Эдвард стелил себе очень осторожно, но с решимостью, удобное послание. Во всех домах, в которые его ввёл отец, не обращая внимания на то, холодно или горячо их там принимали, Эдвард начал бывать упорно, сначала в день, в который всех принимали, потом, становясь более приятным и более нужным, всё чаще. Эдвард служил им как шпиц на двух лапах, был это un homme a tout faire, которому отплачивали скромным повседневным обедом, чаем en familie и лишь бы какой сигарой. За это Эдвард перед теми, которые в большой свет допущены не были, имел право называть графов и князей доверительно по имени, младших даже без церемонии нежней.
Я был у Гутия, говорил мне Германек, Стась приехал, Владзо выезжает и т. п.
Отношения с великим светом подвергли его убыткам, но Эдвард придерживался системы того юноши, что постился ради белых перчаток, предпочитал нормально не поесть, а выступить, где было нужно. Мог иногда не иметь чистой рубашки, но всегда имел свежий воротничок, могло ему не хватать целых чулков, но, упаси Боже, лакированных ботинок.

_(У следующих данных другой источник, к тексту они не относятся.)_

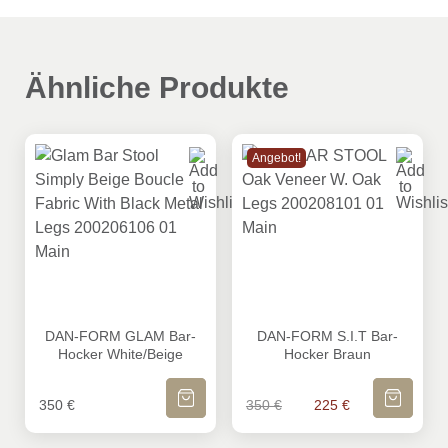
Ähnliche Produkte
Angebot!
DAN-FORM GLAM Bar-Hocker White/Beige
DAN-FORM S.I.T Bar-Hocker
DAN-FORM GLAM Bar-
DAN-FORM S.I.T Bar-
Hocker White/Beige
Hocker Braun
IN DEN WARENKORB
IN DEN WA
Ursprünglicher Preis wa
Aktueller Prei
350
€
350
€
225
€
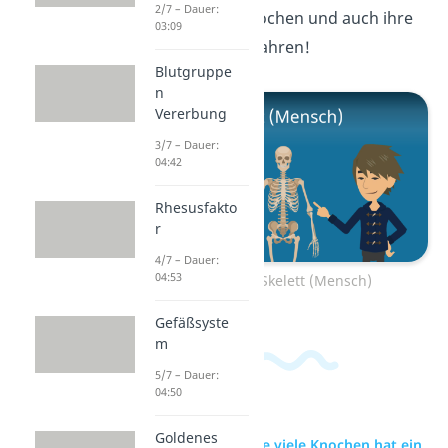
2/7 – Dauer:
mehr über die Knochen und auch ihre
03:09
Funktionen zu erfahren!
Blutgruppe
n
Vererbung
3/7 – Dauer:
04:42
Rhesusfakto
r
4/7 – Dauer:
04:53
Zum Video: Skelett (Mensch)
Gefäßsyste
m
5/7 – Dauer:
04:50
Goldenes
zur Videoseite: Wie viele Knochen hat ein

Мне кажется, что мы достаточно охарактеризовали одного из актёров романа; узнать его немного ближе нам даст дальнейший его ход.
* * *Дивные есть иногда и судьбы у зданий, которые, как люди, проходят через разные колеи; так тот скромный старый отель Герлаха, из которого спекуляция сделала гигантский Европейский отель, был сперва пристанищем шляхты, приезжающей из деревни, потом огромным вроде бы Европейским караван-сараем, потом кладбищем, в котором сложили тела жертв 27 февраля, наконец, сегодня – московская кордегардия. Перед февралём он вмещал в себя самые разнообразные общества, как все отели, похожие на берега, на которые волна и водоросли, и красивые скорлупки, и неприглядные камешки выбрасывает.
В одном из покоев внизу, в скромной комнатке размещались литераторы и художники, вечерние заседания которых продолжались недолго и так как-то несчастливо клеились; на верхних этажах жило много панычей, сверху поглядывающих и на эти литературные вечера, и на то, что делалось на улице. В самом начале, когда патриотические чувства начали показываться явственней, в Европейском отеле собиралась уже горстка оппозиции, тихо ропща против выходок на улицах, позже, при правительстве Маркграфа[4], за вкусными ужинами, создался клуб великопольчиков. Счастьем, был он такой немногочисленный и так позорил сам себя, что ни для кого не мог быть опасным. Но в пору, о которой речь, Маркграф ещё не повлиял на эти колебания, а те, что его радостно должны были принять, ждали только ожидаемого Мессию.
Кто не мог иметь, как пан Эдвард, изящного и обширного холостяцкого жилища, очень охотно размещался в Европейском отеле. Было это как-то в хорошем тоне, стульчики, обитые бархатом, множество занавесок на окнах, очень приличный вид. Поэтому Эдвард не преминул сразу там поселиться. Движимости он имел немного, а дело было в том, чтобы в случае, если бы ему какая достойная фигура хотела бросить визитку или почтить посещениями, иметь, где всё-таки её принять. Он мог гораздо скромней и удобней разместиться в частном доме, но на третьем этаже, или, может быть, с тыльной стороны и интерьер бы так пышно не выглядел. Остановился, поэтому, в отеле, постоянно, как на ночлег, но имел ловкость наделать там много знакомств со знаменитостями, которые прибыли в родину из-за границы.